[Dataset entries]
——————————
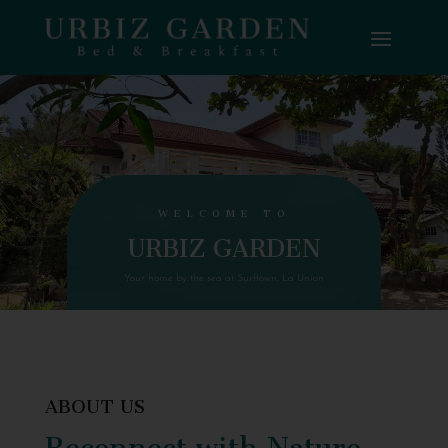
WELCOME TO
URBIZ GARDEN
Your home by the sea at Surftown, La Union
ABOUT US
Reconnect with Nature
——————————
PROBLEM DESCRIPTION ▸ An exact copy of every entry above is needed, with the pictures left out.

EXPECTED ANSWER ▸
WELCOME TO
URBIZ GARDEN
Your home by the sea at Surftown, La Union
ABOUT US
Reconnect with Nature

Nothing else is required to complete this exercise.